Fuel Load Concern in Rough Water?

HudsonHauler

New Member
Sep 23, 2007
52
Westchester, NY
Boat Info
270 Sun Deck
Engines
496 HO Bravo 3
Hi all.

Recently, after filling the 88 gallon fuel tank on my 270 SD to just about full on a 75 degree Indian Summer day here in NY, I blasted about 5nm at 40+ mph in pounding waves. I was in control and skimming the top of the chop, but there were many pounding slams along the way.

It started me thinking of whether there are any issues that can arise with a full tank of fuel in pounding chop?

Am I just a newbie wimp worried about this when the boat is designed to take it?

Or, should I be taking it easy with a new fresh fill of fuel in pounding seas?

Thanks in advance,
 
We fill our tanks if the seas are rough because an extra 1000 pounds really improves our ride and extends the range in a following sea. We do not run the boat at speeds where it pounds as this is very hard on appliances, mirrors, port lights and bulkheads.
 
Gasoline needs to be in vapor form and needs oxygen and a spark to burn (or temps over 500 degrees F). I don't think you have to worry about sparks or that temp inside your fuel tank (unless you are on an older TWA 747 leaving New York).

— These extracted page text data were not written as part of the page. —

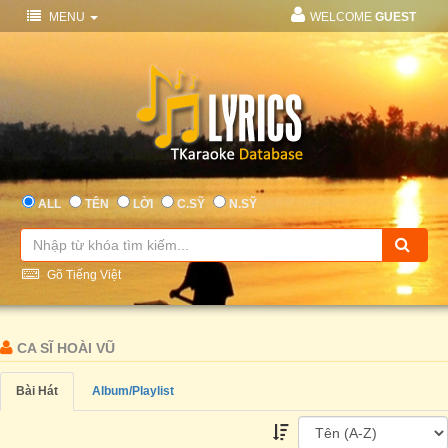
MENU
WELCOME
GUEST
ALL
TÊN
LỜI
C.SỸ
N.SỸ
Gõ Tiếng Việt
CA SĨ HOÀI VŨ
Bài Hát
Album/Playlist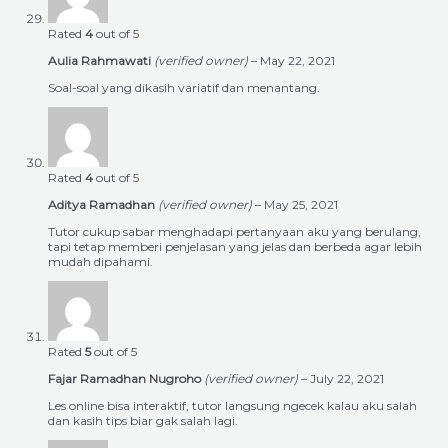
Rated
4
out of 5
Aulia Rahmawati
(verified owner)
–
May 22, 2021
Soal-soal yang dikasih variatif dan menantang.
Rated
4
out of 5
Aditya Ramadhan
(verified owner)
–
May 25, 2021
Tutor cukup sabar menghadapi pertanyaan aku yang berulang,
tapi tetap memberi penjelasan yang jelas dan berbeda agar lebih
mudah dipahami.
Rated
5
out of 5
Fajar Ramadhan Nugroho
(verified owner)
–
July 22, 2021
Les online bisa interaktif, tutor langsung ngecek kalau aku salah
dan kasih tips biar gak salah lagi.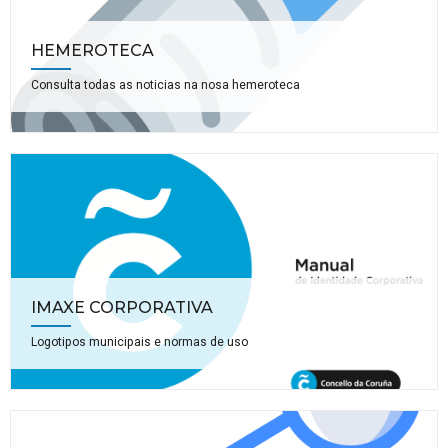
HEMEROTECA
Consulta todas as noticias na nosa hemeroteca
IMAXE CORPORATIVA
Logotipos municipais e normas de uso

I would say, however, that if you are in seas and the boat is pounding, you need to slow down. The boat is not designed to be an offshore racer and you'll eventually cause something to fail or break. Constant pounding is abusing the boat. I know... I have a 20 foot Sea Doo jet boat I do this to and it now has stress cracks all over it. I'm waiting for it to break apart and sink one of these days after I jump a wave with it.